Tax expense for the periods presented, primarily reflects foreign taxes withheld on revenue agreements with licensees in foreign jurisdictions, a benefit totaling $1,735,000 from the reversal of the net deferred tax liability that existed at the beginning of the year (2014 only) and other state taxes. Excluding the impact of the change in valuation allowance, annual effective tax rates were (33)%, (28)% and (33)%, for fiscal years 2016, 2015 and 2014, respectively.

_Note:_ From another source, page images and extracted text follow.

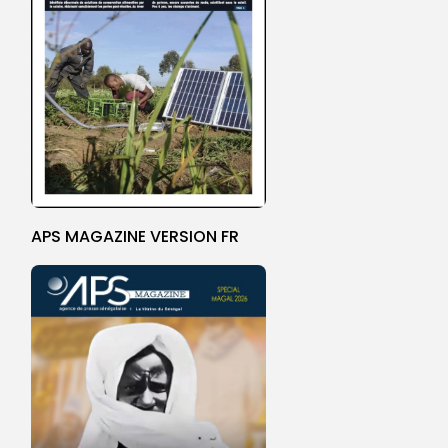
APS MAGAZINE VERSION FR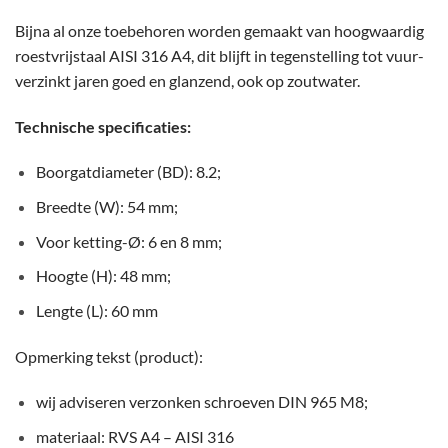
Bijna al onze toebehoren worden gemaakt van hoogwaardig
roestvrijstaal AISI 316 A4, dit blijft in tegenstelling tot vuur-
verzinkt jaren goed en glanzend, ook op zoutwater.
Technische specificaties:
Boorgatdiameter (BD): 8.2;
Breedte (W): 54 mm;
Voor ketting-Ø: 6 en 8 mm;
Hoogte (H): 48 mm;
Lengte (L): 60 mm
Opmerking tekst (product):
wij adviseren verzonken schroeven DIN 965 M8;
materiaal: RVS A4 – AISI 316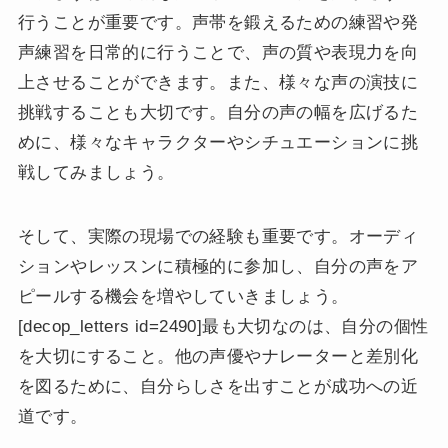
行うことが重要です。声帯を鍛えるための練習や発
声練習を日常的に行うことで、声の質や表現力を向
上させることができます。また、様々な声の演技に
挑戦することも大切です。自分の声の幅を広げるた
めに、様々なキャラクターやシチュエーションに挑
戦してみましょう。
そして、実際の現場での経験も重要です。オーディ
ションやレッスンに積極的に参加し、自分の声をア
ピールする機会を増やしていきましょう。
[decop_letters id=2490]最も大切なのは、自分の個性
を大切にすること。他の声優やナレーターと差別化
を図るために、自分らしさを出すことが成功への近
道です。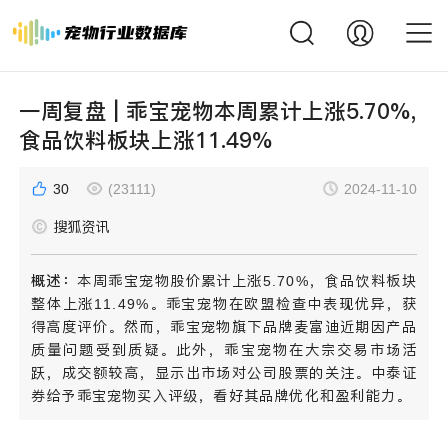
一周复盘 | 乖宝宠物本周累计上涨5.70%,
食品饮料板块上涨11.49%
30
(23111)
2024-11-10
搜狐资讯
概述：
本周乖宝宠物股价累计上涨5.70%，食品饮料板块
整体上涨11.49%。乖宝宠物在欧盟检查中表现优异，获
得高度评价。然而，乖宝宠物旗下品牌麦富迪近期因产品
质量问题受到质疑。此外，乖宝宠物在大宗交易市场活
跃，成交额较高，显示出市场对公司股票的关注。中泰证
券给予乖宝宠物买入评级，看好其品牌优化和盈利能力。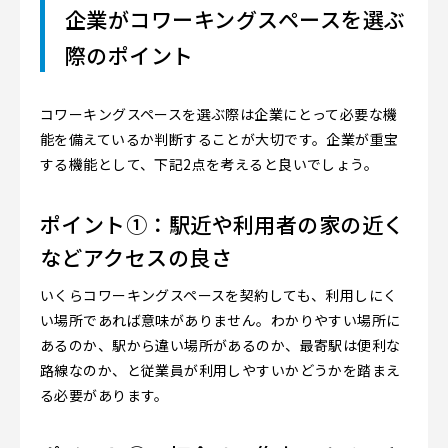
企業がコワーキングスペースを選ぶ
際のポイント
コワーキングスペースを選ぶ際は企業にとって必要な機
能を備えているか判断することが大切です。企業が重宝
する機能として、下記2点を考えると良いでしょう。
ポイント①：駅近や利用者の家の近く
などアクセスの良さ
いくらコワーキングスペースを契約しても、利用しにく
い場所であれば意味がありません。わかりやすい場所に
あるのか、駅から違い場所があるのか、最寄駅は便利な
路線なのか、と従業員が利用しやすいかどうかを踏まえ
る必要があります。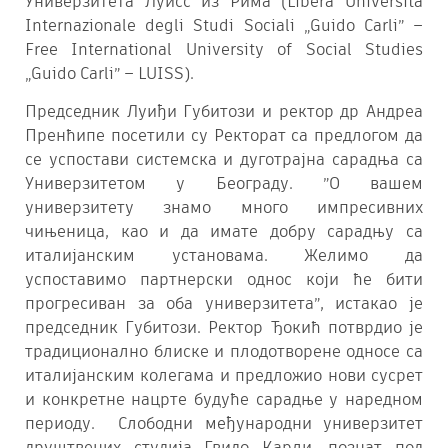
Универзитета Луисс из Рима (Libera Università
Internazionale degli Studi Sociali „Guido Carli” –
Free International University of Social Studies
„Guido Carli” – LUISS).
Председник Луиђи Губитози и ректор др Андреа
Пренћипе посетили су Ректорат са предлогoм да
се успостави системска и дуготрајна сарадња са
Универзитетом у Београду. ”О вашем
универзитету знамо много импресивних
чињеница, као и да имате добру сарадњу са
италијанским установама. Желимо да
уcпоставимо партнерски однос који ће бити
прогресиван за оба универзитета”, истакао је
председник Губитози. Ректор Ђокић потврдио је
традиционално блиске и плодотворене односе са
италијанским колегама и предложио нови сусрет
и конкретне нацрте будуће сарадње у наредном
периоду. Слободни међународни универзитет
друштвених студија Гвидо Карли, познат под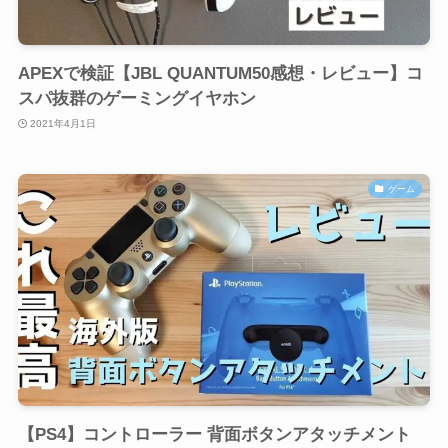
APEXで検証【JBL QUANTUM50感想・レビュー】コ
スパ抜群のゲーミングイヤホン
2021年4月1日
ゲーム
【PS4】コントローラー 背面ボタンアタッチメント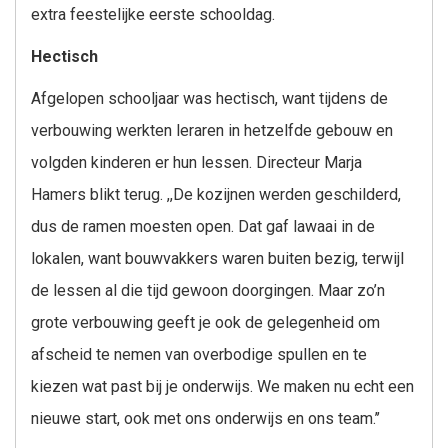
extra feestelijke eerste schooldag.
Hectisch
Afgelopen schooljaar was hectisch, want tijdens de
verbouwing werkten leraren in hetzelfde gebouw en
volgden kinderen er hun lessen. Directeur Marja
Hamers blikt terug. ,,De kozijnen werden geschilderd,
dus de ramen moesten open. Dat gaf lawaai in de
lokalen, want bouwvakkers waren buiten bezig, terwijl
de lessen al die tijd gewoon doorgingen. Maar zo’n
grote verbouwing geeft je ook de gelegenheid om
afscheid te nemen van overbodige spullen en te
kiezen wat past bij je onderwijs. We maken nu echt een
nieuwe start, ook met ons onderwijs en ons team.’’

The Company has elected to utilize the “with-and-without approach” regarding ordering of windfall tax benefits to determine whether the windfall tax benefit has reduced taxes payable. Under this approach, the windfall tax benefits would be recognized in additional paid in capital only if an incremental tax benefit is realized after considering all other tax benefits presently available to the Company. The deductions related to the exercise and vesting of equity-based incentive awards during the periods presented are, in general, available to offset taxable income on Acacia’s consolidated tax returns. Accordingly, the excess tax benefit related to the exercise and vesting of equity-based incentive awards for the periods presented was credited to additional paid-in capital, not taxes payable. For the years ended December 31, 2016, 2015 and 2014, the Company incurred approximately $1,319,000, $1,917,000 and $2,713,000, respectively, of net short falls from the exercise and vesting of equity-based incentive awards, of which $1,319,000, $1,917,000 and $2,713,000, respectively, was recorded against its additional paid-in capital, subject to a full valuation allowance, with no impact to the income statement.
  
Acacia is subject to taxation in the U.S. and in various state jurisdictions and incurs foreign tax withholdings on revenue agreements with licensees in certain foreign jurisdictions. With no material exceptions, Acacia is no longer subject to U.S. federal or state examinations by tax authorities for years before 2001. The California Franchise Tax Board is auditing the 2011 and 2012 California combined income tax returns. The audit is in process and no findings or adjustments have been proposed.
  
At December 31, 2016 and 2015, the Company had total unrecognized tax benefits of approximately $1,355,000 and $2,127,000, including a recorded noncurrent liability of $85,000, related to unrecognized tax benefits primarily associated with state taxes. No interest and penalties have been recorded for the unrecognized tax benefits as of December 31, 2016. At December 31, 2016, if recognized, approximately $1,355,000, net of valuation analysis, would impact the Company’s effective tax rate. The Company does not expect that the liability for unrecognized tax benefits will change significantly within the next 12 months. The change in total unrecognized tax benefits as of December 31, 2016 was due to a lapse of the applicable statute of limitations related to an unrecognized benefit originating in a prior period.

Acacia recognizes interest and penalties with respect to unrecognized tax benefits in income tax expense. Acacia has identified no uncertain tax position for which it is reasonably possible that the total amount of unrecognized tax benefits will significantly increase or decrease within 12 months.